Monthly Archives: February 2017

Double adjective accordance: scoring 98.43%

Now scoring 1 – 2/128 = 98.43%. There are only two related errors, of a special case of adjective accordance: ‘aux xxie et XXe siècles’  (in the 21st and 20th centuries) should translate into: à i XIXu è XXu seculi. There are 3 ambiguous words here:

  • ‘aux’ i.e. ‘à les’ (in the): à i (masculine plural)/à e (feminine plural)
  • ‘xxie’ i.e. ‘vingt-et-unième’ (21st): XIXu (masculine singular)/XIXa (feminine singular)
  • ‘xxe’ i.e. ‘vingtième’ (20th): XXu (masculine singular)/XXa (feminine singular)

Proper accordance should be performed as follows:

  • ‘aux’ : à i (masculine plural): depends on ‘siècles’ (centuries), masculine plural
  • ‘xxie’ i.e. vingt-et-unième (21st): XIXu (masculine singular)
  • ‘xxe’ i.e. vingtième (20th): XXu (masculine singular)

Of the same type are:

  • ‘les langues italienne et française’: e lingue taliana è francesathe Italian and French languages (English is ambiguous in this case, since ‘les langues italiennes et françaises’ translate the same, although the meaning is different, referring explicitly to the several varieties of Italian anf French languages.

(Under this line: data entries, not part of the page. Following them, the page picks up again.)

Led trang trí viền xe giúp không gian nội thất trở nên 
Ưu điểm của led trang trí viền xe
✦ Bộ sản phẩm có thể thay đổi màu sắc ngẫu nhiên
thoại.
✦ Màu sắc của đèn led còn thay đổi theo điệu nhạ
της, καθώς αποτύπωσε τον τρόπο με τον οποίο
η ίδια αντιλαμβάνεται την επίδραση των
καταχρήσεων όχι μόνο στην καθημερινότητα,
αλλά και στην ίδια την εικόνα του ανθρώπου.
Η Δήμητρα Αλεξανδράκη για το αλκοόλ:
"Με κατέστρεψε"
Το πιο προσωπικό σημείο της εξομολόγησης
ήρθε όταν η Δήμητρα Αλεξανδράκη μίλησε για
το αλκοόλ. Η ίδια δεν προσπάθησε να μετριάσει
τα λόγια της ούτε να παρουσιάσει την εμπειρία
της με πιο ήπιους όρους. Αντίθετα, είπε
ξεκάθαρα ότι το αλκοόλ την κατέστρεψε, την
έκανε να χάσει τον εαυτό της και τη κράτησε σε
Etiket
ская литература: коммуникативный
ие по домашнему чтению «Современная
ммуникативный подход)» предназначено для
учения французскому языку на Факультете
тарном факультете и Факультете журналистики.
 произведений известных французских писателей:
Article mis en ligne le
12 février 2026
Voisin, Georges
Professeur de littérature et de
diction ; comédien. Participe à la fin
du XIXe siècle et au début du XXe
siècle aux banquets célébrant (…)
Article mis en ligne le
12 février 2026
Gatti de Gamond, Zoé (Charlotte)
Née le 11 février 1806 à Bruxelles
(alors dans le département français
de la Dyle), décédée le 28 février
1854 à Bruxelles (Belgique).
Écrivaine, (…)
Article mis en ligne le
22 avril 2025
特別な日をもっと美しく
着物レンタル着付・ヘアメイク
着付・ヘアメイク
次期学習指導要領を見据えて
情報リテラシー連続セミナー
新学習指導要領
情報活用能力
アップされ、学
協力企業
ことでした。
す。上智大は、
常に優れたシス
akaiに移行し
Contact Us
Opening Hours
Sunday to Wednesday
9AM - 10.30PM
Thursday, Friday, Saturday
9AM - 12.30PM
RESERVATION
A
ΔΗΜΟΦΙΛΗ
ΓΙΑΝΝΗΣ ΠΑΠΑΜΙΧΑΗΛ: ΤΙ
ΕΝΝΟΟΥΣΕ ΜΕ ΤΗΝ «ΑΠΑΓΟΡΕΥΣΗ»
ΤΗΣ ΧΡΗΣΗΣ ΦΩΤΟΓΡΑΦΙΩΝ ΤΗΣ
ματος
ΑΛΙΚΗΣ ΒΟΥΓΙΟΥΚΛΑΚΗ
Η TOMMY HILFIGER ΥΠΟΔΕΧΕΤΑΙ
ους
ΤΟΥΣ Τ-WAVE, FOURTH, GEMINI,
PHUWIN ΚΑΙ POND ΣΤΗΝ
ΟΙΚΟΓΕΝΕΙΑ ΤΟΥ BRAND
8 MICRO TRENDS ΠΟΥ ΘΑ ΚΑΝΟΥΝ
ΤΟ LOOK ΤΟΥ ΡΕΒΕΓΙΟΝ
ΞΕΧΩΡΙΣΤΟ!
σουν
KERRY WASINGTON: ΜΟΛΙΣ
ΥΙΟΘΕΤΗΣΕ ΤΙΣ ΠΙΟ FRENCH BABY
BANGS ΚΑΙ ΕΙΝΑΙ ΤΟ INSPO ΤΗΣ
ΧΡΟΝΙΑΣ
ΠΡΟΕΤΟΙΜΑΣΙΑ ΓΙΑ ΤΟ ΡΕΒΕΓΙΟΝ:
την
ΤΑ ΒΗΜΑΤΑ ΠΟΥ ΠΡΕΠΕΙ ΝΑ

In French, the ambiguity only concerns oral text, since the written sentence is unambiguous. In Corsican language, both written and oral sentences are unambiguous.)
  • ‘les codes pénal et civil’: i codici penale è civilethe penal and civil codes

Now should it be considered an instance of a successful Feigenbaum test? Arguably, yes (although this is debatable). These two errors can not be considered as gross errors, from a Feigenbaum test perspective. They can be considered as some errors a human could do.

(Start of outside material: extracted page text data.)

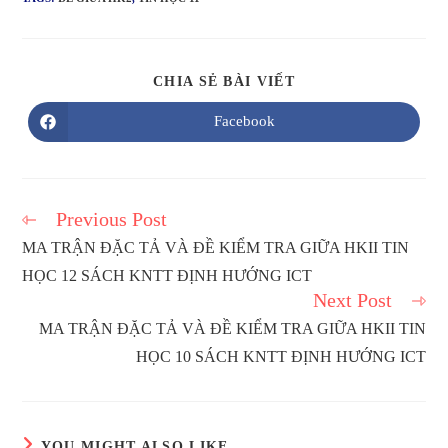
SHARE
CHIA SẺ BÀI VIẾT
THIS
CONTENT
Facebook
Opens
in
a
new
window
Previous Post
Read
more
MA TRẬN ĐẶC TẢ VÀ ĐỀ KIỂM TRA GIỮA HKII TIN
articles
HỌC 12 SÁCH KNTT ĐỊNH HƯỚNG ICT
Next Post
MA TRẬN ĐẶC TẢ VÀ ĐỀ KIỂM TRA GIỮA HKII TIN
HỌC 10 SÁCH KNTT ĐỊNH HƯỚNG ICT
YOU MIGHT ALSO LIKE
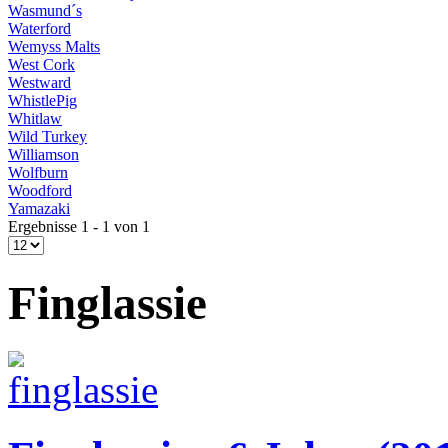
Wasmund´s
Waterford
Wemyss Malts
West Cork
Westward
WhistlePig
Whitlaw
Wild Turkey
Williamson
Wolfburn
Woodford
Yamazaki
Ergebnisse 1 - 1 von 1
Finglassie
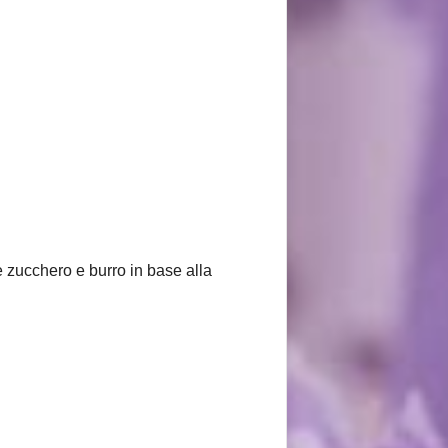
e zucchero e burro in base alla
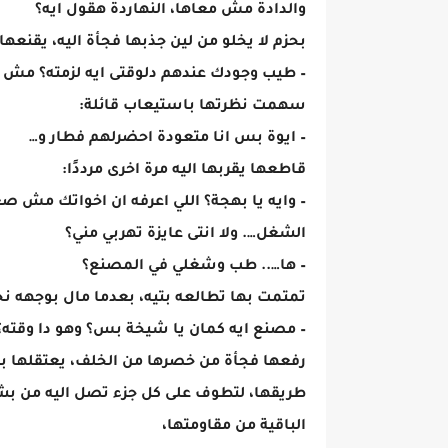
والدادة مش معاها، النهاردة هقول ايه؟
بحزم لا يخلو من لين جذبها فجأة اليه، يقنعها
– طيب وجودك عندهم دلوقتى ايه لزمته؟ مش د
سهمت نظرتها باستيعاب قائلة:
– ايوة بس انا متعودة احضرلهم فطار و…
قاطعها يقربها اليه مرة اخرى مرددًا:
– وايه يا بهجة؟ اللي اعرفه ان اخواتك مش 
الشغل…. ولا انتى عايزة تهربي مني؟
– ها….. طب وشغلي في المصنع؟
تمتمت بها تطالعه بتيه، بعدما مال بوجهه ن
– مصنع ايه كمان يا شيخة بس؟ وهو دا وقته؟ 
رفعها فجأة من خصرها من الخلف، يعتقلها بذ
طريقها، لتطوف على كل جزء تصل اليه من بشر
الباقية من مقاومتها،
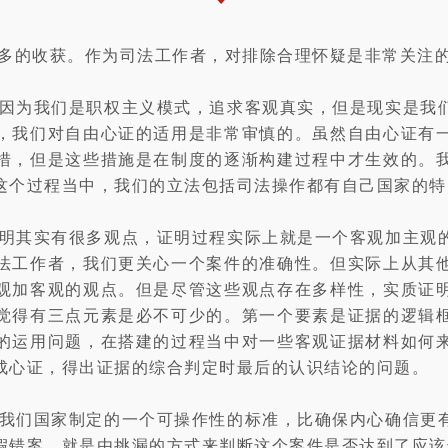
多的收获。作为司法工作者，对排除合理怀疑是非常关注
因为我们是职权主义模式，追求客观真实，但是现实是我
，我们对自由心证的适用是非常审慎的。虽然自由心证有
措，但是这些措施是在制度的逐渐构建过程中才生效的。
这个过程当中，我们的立法包括司法操作都有自己国家的特
明其实有很多观点，证明过程实际上就是一个客观加主观
法工作者，我们更关心一个案件的准确性。但实际上从其
观加客观的观点。但是尽管这些观点存在多样性，实质证
觉得有三点元素是必不可少的。第一个要素是证据的逻辑
的运用问题，在搭建的过程当中对一些客观证据材料如何
成心证，得出证据的综合判定时最后的认识结论的问题。
我们国家制定的一个可操作性的标准，比确保内心确信更
假错案，就是由挑漏的方式来判断这个案件是否达到了应该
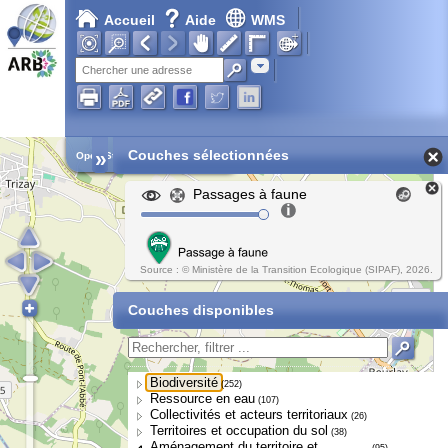
Accueil
Aide
WMS
Adresse
»
Couches sélectionnées
Open Street Map
Passages à faune
Source : © Ministère de la Transition Ecologique (SIPAF), 2026.
Couches disponibles
Biodiversité
(252)
Ressource en eau
(107)
Collectivités et acteurs territoriaux
(26)
Territoires et occupation du sol
(38)
Aménagement du territoire et
(95)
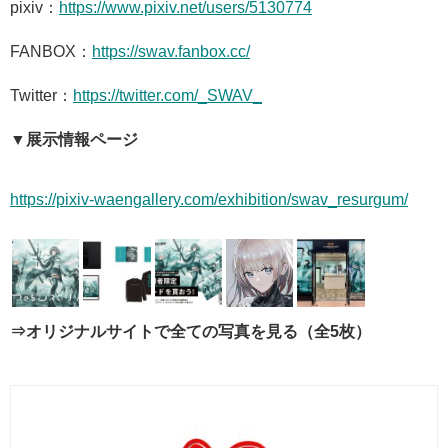
pixiv：
https://www.pixiv.net/
users/5130774
FANBOX：
https://swav.fanbox.cc/
Twitter：
https://twitter.com/_
SWAV_
▼展示情報ページ
https://pixiv-
waengallery.com/exhibition/
swav_resurgum/
⇒オリジナルサイトで全ての写真を見る（全5枚）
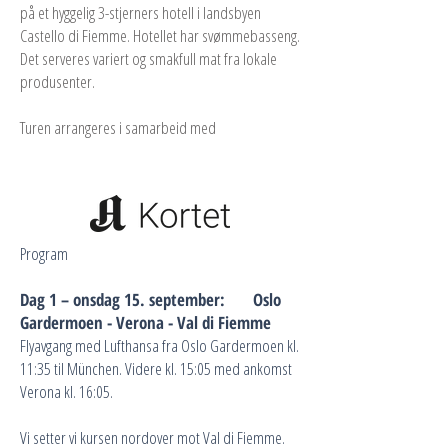
på et hyggelig 3-stjerners hotell i landsbyen
Castello di Fiemme. Hotellet har svømmebasseng.
Det serveres variert og smakfull mat fra lokale
produsenter.
Turen arrangeres i samarbeid med
Program
Dag 1 – onsdag 15. september: Oslo
Gardermoen - Verona - Val di Fiemme
Flyavgang med Lufthansa fra Oslo Gardermoen kl.
11:35 til München. Videre kl. 15:05 med ankomst
Verona kl. 16:05.
Vi setter vi kursen nordover mot Val di Fiemme.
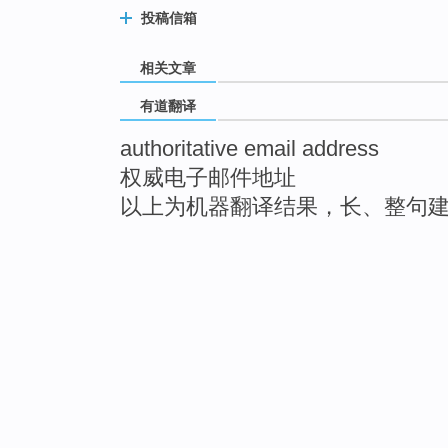
投稿信箱
相关文章
有道翻译
authoritative email address
权威电子邮件地址
以上为机器翻译结果，长、整句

But caution: at present time, this is only one exceptional case of successful instance. Call it Feigenbaum hit. What we are intested in is regular successful  Feigenbaum test. For the moment the software is not capable of that. New target: 99% and/or more frequent successful Feigenbaum hits.

Accordance of past participe

Now scoring 1 – 2/129 = 98.44%.

  • The issue of past participe’s accordance again: ‘une session du parlement tenue à Nuremberg’ (a session of the Parliament held in Nuremberg) should translate into una sessione di u parlamentu tenuta in Nuremberg. Past participe tenuta should accord with sessione (feminine, session) and not with parlamentu (masculine, Parliament). This could need dependency parsing, but it could be insufficient. Perhaps (harder) semantic disambiguation is required in this case.
  • One false positive: ‘des’, being a Deutsch word, should remain untranslated.

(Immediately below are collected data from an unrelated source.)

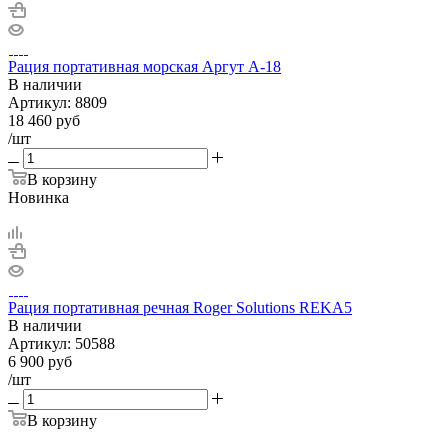
Рация портативная морская Аргут А-18
В наличии
Артикул:
8809
18 460
руб
/шт
В корзину
Новинка
Рация портативная речная Roger Solutions REKA5
В наличии
Артикул:
50588
6 900
руб
/шт
В корзину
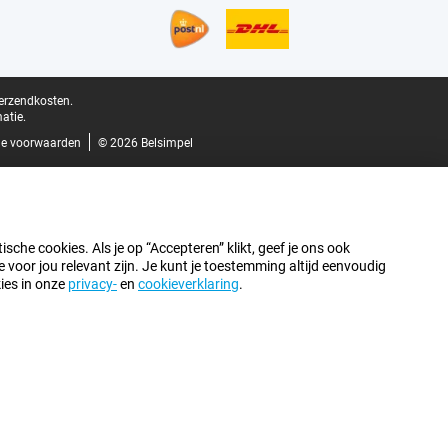
verzendkosten.
atie.
e voorwaarden
© 2026 Belsimpel
sche cookies. Als je op “Accepteren” klikt, geef je ons ook
oor jou relevant zijn. Je kunt je toestemming altijd eenvoudig
kies in onze
privacy-
en
cookieverklaring
.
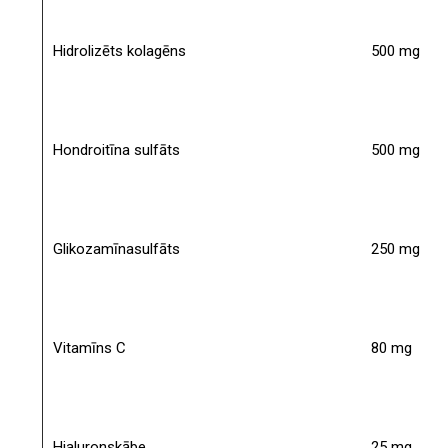
Hidrolizēts kolagēns
500 mg
Hondroitīna sulfāts
500 mg
Glikozamīnasulfāts
250 mg
Vitamīns C
80 mg
Hialuronskābe
25 mg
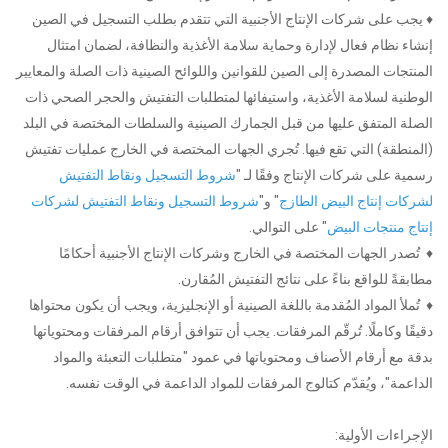
♦ يجب على شركات الإنتاج الأجنبية التي تتقدم بطلب التسجيل في الصين
إنشاء نظام فعال لإدارة وحماية سلامة الأغذية والنظافة، لضمان امتثال
المنتجات المصدرة إلى الصين للقوانين واللوائح الصينية ذات الصلة والمعايير
الوطنية لسلامة الأغذية، واستيفائها لمتطلبات التفتيش والحجر الصحي ذات
الصلة المتفق عليها من قبل الجمارك الصينية والسلطات المختصة في البلد
(المنطقة) التي تقع فيها. تُجري الجهات المختصة في الخارج عمليات تفتيش
رسمية على شركات الإنتاج وفقًا لـ "
شروط التسجيل ونقاط التفتيش
لشركات إنتاج البيض الطازج
" و"
شروط التسجيل ونقاط التفتيش لشركات
إنتاج منتجات البيض
" على التوالي.
♦ تُصدر الجهات المختصة في الخارج وشركات الإنتاج الأجنبية أحكامًا
مطابقةً للواقع بناءً على نتائج التفتيش المُقارن.
♦ تُملأ المواد المُقدمة باللغة الصينية أو الإنجليزية، ويجب أن يكون محتواها
دقيقًا وكاملًا. تُرقّم المرفقات. يجب أن تتوافق أرقام المرفقات ومحتوياتها
بدقة مع أرقام الأصناف ومحتوياتها في عمود "متطلبات التعبئة والمواد
الداعمة"، ويُقدّم كتالوج المرفقات للمواد الداعمة في الوقت نفسه.
الإجراءات الأولية:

Past participe or present simple: the disambiguation of French ‘construit’

In the present case, it should read, custruitu à u seculu XII (built in the 12th century). The error relates to the disambiguation of French ‘construit’. It can translate into:

  • custruitu (built): past participe, masculine, singular
  • custruisce (builds): present simple, third person

MT should (i) find the proper reference of ‘construit’, i.e. ‘clocher’ (church tower), but above all (ii) whether  ‘construit’ is a past participe or a present simple. Some kind of dependency parser is in order…

The disambiguation of French ‘fils’ again: scoring 98.42%

Scoring 1 – 2/127 = 98.42%. Of interest:

  • ‘de 839 à sa mort’ (from 839 to his death) should read: da u 839 à a so morte. French ‘de’ translates either into di or into da in Corsican language (to simplify matters, since in certain cases, being a partitive article, it translates into nothing).
  • now we face again the multi-ambiguous French ‘fils’, which can translate into: i) figliolu, masculine, singular (son) ii) figlioli, masculine, plural (sons) iii) fili, masculine, plural (wire/wires). In the present case, ‘Fils du roi…’ should translate Figliolu di u rè… (Son of King…).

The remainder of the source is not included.